Covering array index not avoiding FETCH

Hello,

Need some help to understand why is the index NOT a covered index for the query.

Couchbase server version is 6.0 & 6.6. codes is an array.

Index: CREATE INDEX idxccndc ON config((distinct (array ((v.cc) || (v.ndc)) for v in codes when ((v.primary) = 1) end))) WHERE (__t = “irdb-net”);

Query:
SELECT count(*)
FROM config x
WHERE
ANY v in codes satisfies position(“30697111”,v.cc||v.ndc) = 0
AND v.primary = 1 END
AND x.__t = “irdb-net”;

We tried various combinations mentioned below but could not do away with the FETCH.
(1) created 3 array indices one with each element as the key
CREATE INDEX idxpri ON config((distinct (array (v.primary)) for v in codes when ((v.primary) = 1) end))) WHERE (__t = “irdb-net”);
CREATE INDEX idxcc ON config((distinct (array (v.cc)) for v in codes when ((v.primary) = 1) end))) WHERE (__t = “irdb-net”);
CREATE INDEX idxndc ON config((distinct (array (v.ndc)) for v in codes when ((v.primary) = 1) end))) WHERE (__t = “irdb-net”);

(2) created a single array index with all 3 elements
CREATE INDEX idxpriccndc ON config(distinct array [v.primary,v.cc,v.ndc] for v in codes when (v.primary) = 1 end) WHERE (__t = “irdb-net”);

(3) created a single array index with all 3 elements
CREATE INDEX
idxpriccndc ON
config(distinct array [(v.primary),(v.cc),(v.ndc)] for v in codes when (v.primary) = 1 end)
WHERE (__t = “irdb-net”);

Thanks

If all you’re looking for is to cover this particular COUNT, then:

CREATE INDEX ix_eg1 on `config`(`__t`) FOR v IN `codes` END) WHERE ANY v IN `codes` SATISFIES
 position("30697111",v.`cc`||v.`ndc`) = 0 AND v.`primary` = 1 END AND `__t` = "irdb-net";

would do as all the query filters exactly match the index filters.

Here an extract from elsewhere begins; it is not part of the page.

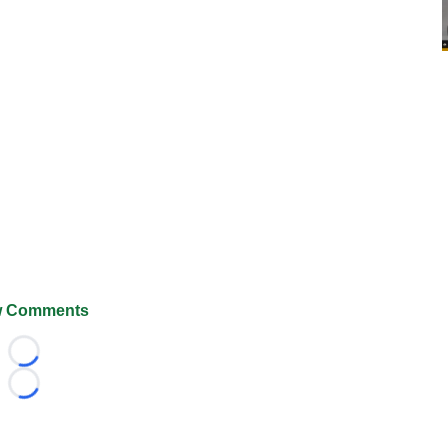
 Comments
Loading...
Loading...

@vsr1 will probably have a more useful suggestion for you.

In version 7.1 the FLATTEN_KEYS (https://issues.couchbase.com/browse/MB-32506) enhancement achieves a more useful index:

CREATE INDEX ix_eg2 ON default(DISTINCT ARRAY FLATTEN_KEYS(v.`cc`,v.`ndc`) FOR v IN `codes` WHEN v.`primary` = 1 END) WHERE `__t` = "irdb-net";

that covers ‘cc’ and ‘ndc’ where ‘primary’ is 1 directly (and thus covers this query and others with similar filters).

CREATE INDEX ix_eg3 ON default(DISTINCT ARRAY FLATTEN_KEYS(v.`cc`,v.`ndc`,v.`primary`) FOR v IN `codes` END) WHERE `__t` = "irdb-net";

Is another less restrictive 7.1+ alternative.

HTH.

Thanks for your response @dh but that string (“30697111”) will be the input to the n1ql. So it cannot be included in the index.

You can’t probe a constant with an index scan - that is, if you have to match the field concatenation against the string (as opposed to a string against the concatentation) it can’t be pushed down so ends up requiring the fetch (there would be no advantage in the index structure as all keys would have to be checked).

(Your condition has cc = “” and ncc = “” as a match; if they’re actually expected to match the entire constant then an equality or LIKE predicate with indexing the concatenation would work.)

Unfortunately in 6.x you can’t index multiple nested fields and all your attempts result in objects that have to be matched in their entirety and are not short-cuts to indexing nested individual fields.

The 7.1 flatten keys enhancement addresses this sort of usage by allowing multiple individual nested fields to be indexed as separate keys.

Thanks @dh

We have tried LIKE but that too does not work. And I guess that is because, in our case, the string is always longer than the concatenation, so we cannot append the % to the string; instead we have to append % to the field concatenation and hence the fields are on the RHS. e.g.
“30697111” LIKE v.cc||v.ndc||‘%’

Basically, we know that there will only be 1 document if at all. So, we are actually ok with the FETCH as far as indexscan returns only that 1 record. But somehow that is not happening for e.g. we tried below query & index, and ItemsOut is same as all items in the index as a result of which the number of documents being fetched from Data service are high and hence the filter takes long:
ANY v IN codes SATISFIES (v.primary) = 1
AND v.cc = SUBSTR(‘3069711’,0,length(v.cc))
AND v.ndc = SUBSTR(‘3069711’,length(v.cc),length(v.ndc))
END

CREATE INDEX idxpri ON config((distinct (array (v.primary) for v in codes when ((v.primary) = 1) end))) WHERE (__t = “irdb-net”)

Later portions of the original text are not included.